Он на мгновенье задумался, потом полез в карман, доставая ее очки. Постучав ими по колену, он снова взглянул на мальчика, затем протянул их Оливии.

– И это все? – Она не улыбнулась. – Вы могли бы переслать очки с Беатрис или оставить у Джона.

Он пожал плечами и положил ногу на ногу, коснувшись при этом ее колен.

– Если вам есть что сказать, сэр, тогда говорите. Можете не беспокоиться о Брайане, если, конечно, не собираетесь рассуждать о его происхождении. Это тема, обсуждать которую я не намерена.

Майлз наблюдал, как пальцы женщины, затянутые в перчатку, играют с дужками очков. Оливия не спешила надеть их.

– Возможно, я просто в настроении немного поболтать, – сказал он.

– Сомневаюсь. Вы не производите на меня впечатления человека, находящего удовольствие в пустой болтовне.

– Вы очень прямолинейны, юная леди.

– Я уже далеко не юная леди, сэр, и не часто развлекаюсь тем, что кокетничаю. Я уже стара для игр и превыше всего ценю откровенность.

– Откровенность часто беспощадна и может ранить больнее, чем ложь. Я убедился на собственном опыте, что люди предпочитают ложь, мисс Девоншир.

– Включая вас, мистер Уорвик? Он слегка улыбнулся.

– Боюсь, я тоже страдаю прямолинейностью, мисс Девоншир. В этом отношении мое имя не пользуется большой популярностью.

Карета покачнулась. Дитс, кучер, щелкнул кнутом и подбодрил лошадей резким свистом.

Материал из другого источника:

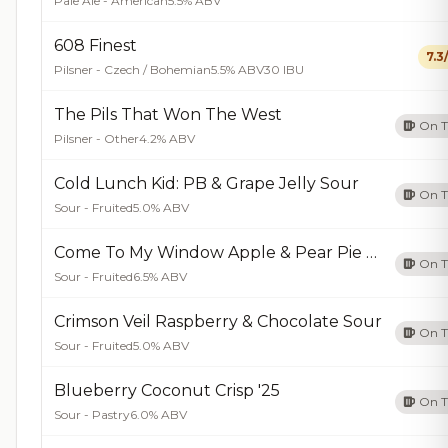
Pale Ale - American
5.5% ABV
608 Finest
7.3
Pilsner - Czech / Bohemian
5.5% ABV
30 IBU
The Pils That Won The West
On 
Pilsner - Other
4.2% ABV
Cold Lunch Kid: PB & Grape Jelly Sour
On 
Sour - Fruited
5.0% ABV
Come To My Window Apple & Pear Pie Sour
On 
Sour - Fruited
6.5% ABV
Crimson Veil Raspberry & Chocolate Sour
On 
Sour - Fruited
5.0% ABV
Blueberry Coconut Crisp '25
On 
Sour - Pastry
6.0% ABV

Они сидели в неестественном молчании, а Брайан играл со своими пальцами, продолжая неотрывно смотреть на Майлза, который отвечал на любопытные взгляды мальчика тем, что высоко поднимал брови. Несомненно, ребенок унаследовал множество характерных черт Девонширов. Майлз поймал себя на том, что переводит взгляд с мальчика на мать, сравнивая их глаза, нос, губы. Очень похожи. Однако, волосы, должно быть, отцовские. Никто из Девонширов не мог похвастаться такой густой копной курчавых темно-каштановых волос.

Нахмурившись, Майлз заставил себя посмотреть в окно и попытался отогнать образ Оливии Девоншир, пляшущей обнаженной с целым табором цыган.

* * *

Скала Маргрейв Блафф, огромный серый массив голого камня, выдающийся над извилистой рекой Уз, была самой высокой точкой Колстердальской пустоши. Глубокие каналы врезались в склоны утеса, они были образованы сотни лет назад, когда первые рудокопы запруживали ручьи, в надежде обнаружить свинцовые жилы. Это был, конечно, старинный способ, изобретенный до появления первых шахт и штолен – еще до того, как рудокопы оставили всякую надежду найти залежи руды в окрестностях и переместились в Ганнерсайд Джилл.

Однако время и атмосферные явления не до конца уничтожили следы тех дней, потому что окружающие взгорья и долины были усеяны обломками камней и завалами отходов. Местные старожилы клялись, что в холодные зимние ночи можно слышать, как здесь поют духи погибших рудокопов.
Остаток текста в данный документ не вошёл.